Boss fights were routinely my favorite part of the game
Each stage has a resident big bad, eventually offering two to choose from. These are the most strategic and interesting parts of the game. Facing off against the Minotaur, for instance, requires perfect timing around his charge attack, while the epic battle with the red dragon is part platforming challenge, part beatdown. These fights were routinely my favorite part of the game, adding welcome challenge and more variety to the mix.
In between battles, you can choose to continue on to the next stage, or hang out in town, where you can buy and sell new gear, "resurrect" bones of the dead that you collect in combat and subsequently select them as your AI buddies and learn rune magic. The resurrection mechanic is a godsend for players going it alone, and the game makes it easy to select characters that complement the skills of your own chosen fighter. As an Amazon, I was always selecting magical and ranged companions, sometimes adding one more heavy melee character to round out my damage-dealing capabilities.

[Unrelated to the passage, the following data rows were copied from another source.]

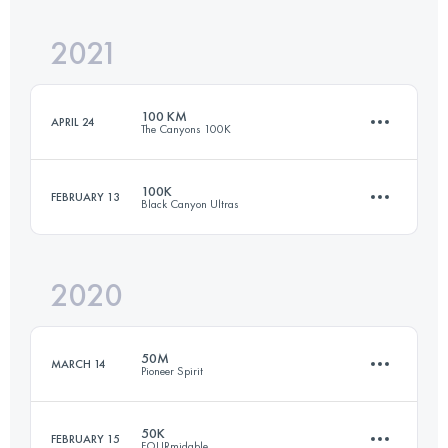
Login to access the UTMB Index
2021
99.9 KM
1720 M+
Login to access the UTMB Index
100 KM
APRIL 24
The Canyons 100K
Login to access the UTMB Index
100K
FEBRUARY 13
Black Canyon Ultras
95.9 KM
4610 M+
2020
99.9 KM
1610 M+
Login to access the UTMB Index
50M
MARCH 14
Pioneer Spirit
Login to access the UTMB Index
50K
FEBRUARY 15
FOURmidable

I had to diligently explore and open treasure chests during adventures to guarantee that I was well stocked with a steady supply of stuff, and I enjoyed outfitting my Amazon with the best gear for my kamikaze playstyle. This, along with a simple skill points system, add a welcome bit of customization in a game that otherwise levels your stats uniformly.
At the adventurer's guild, side quests are selected and turned in for rewards including XP, skill points, in-game gold and even concept art. Quests are often predictable, but the best required me to explore secret rooms or look for bizarre details in the background scenery.
The change of pace offered by the side content was appreciated given how repetitive Dragon's Crown's core structure often is. The game forces repeat visits through many of the same stages. As there are only around nine levels (with one branching path each by mid-game) stretched over 25+ hours, I was stuck replaying the same areas dozens of times. The game incentivizes continued play with a hard mode that unlocks after beating the final boss on normal difficulty, and a whole new quest to kill another ancient evil opens up. But again, the contents of the stages and the bosses themselves are the same, just more difficult. But as frustrating as the grind became, Vanillaware's aesthetic decisions were much more alienating.
Dragon's Crown is presented in a lush, hand-drawn style, with gorgeous environments and detailed animation. Each beast, unholy creature and player character has been lovingly rendered. But that attention to detail is a double-edged sword.
Dragon's Crown is an unapologetic adolescent fantasy
Dragon's Crown makes a strong first impression. It's a fun mix of RPG tropes and dynamic brawler action. even as it shines in building a world of fantastic monsters and environments, and the forced grind through the same stages dulled my excitement. Dragon's Crown is a wild place to visit, but it doesn't quite hold up in the light of day.